# Task instructions:
Only one stretch of the data below is needed. Output the lines from the one with "Image resolution: width=587, height=2576." up to and including the one with "What We Offer (230, 69)", exactly as they stand.

++++ Data supplied ++++

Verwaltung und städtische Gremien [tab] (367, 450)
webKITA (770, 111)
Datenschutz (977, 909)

++++
++++ Data supplied ++++

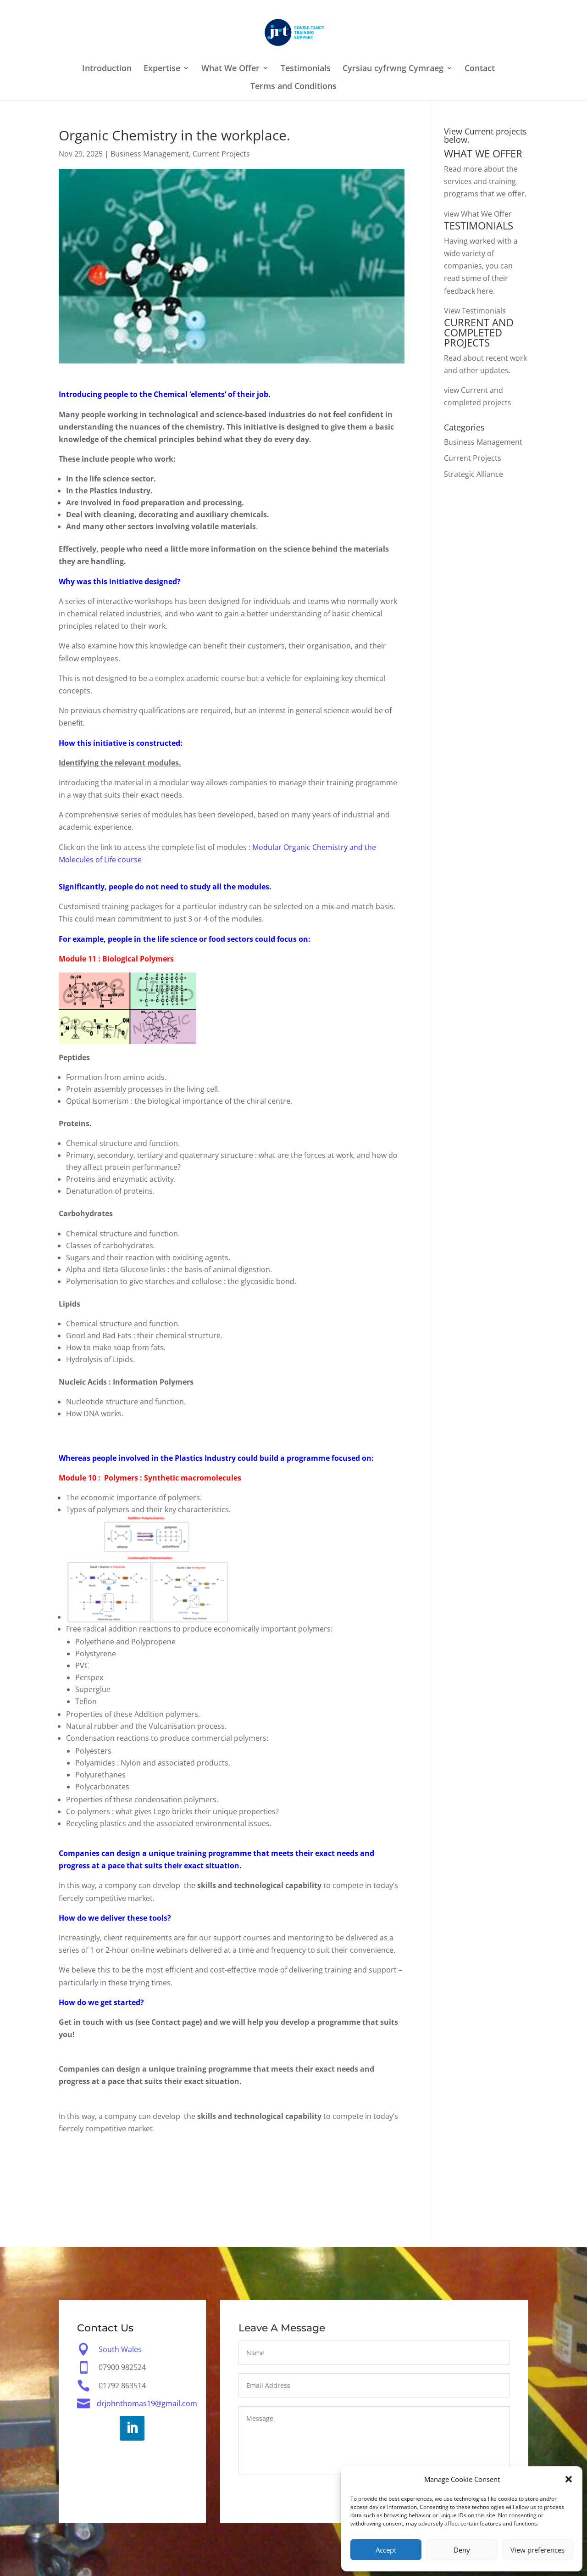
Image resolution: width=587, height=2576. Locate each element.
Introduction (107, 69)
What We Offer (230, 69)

++++

# Answer to this task:
Image resolution: width=587, height=2576. Locate each element.
Introduction (107, 69)
What We Offer (230, 69)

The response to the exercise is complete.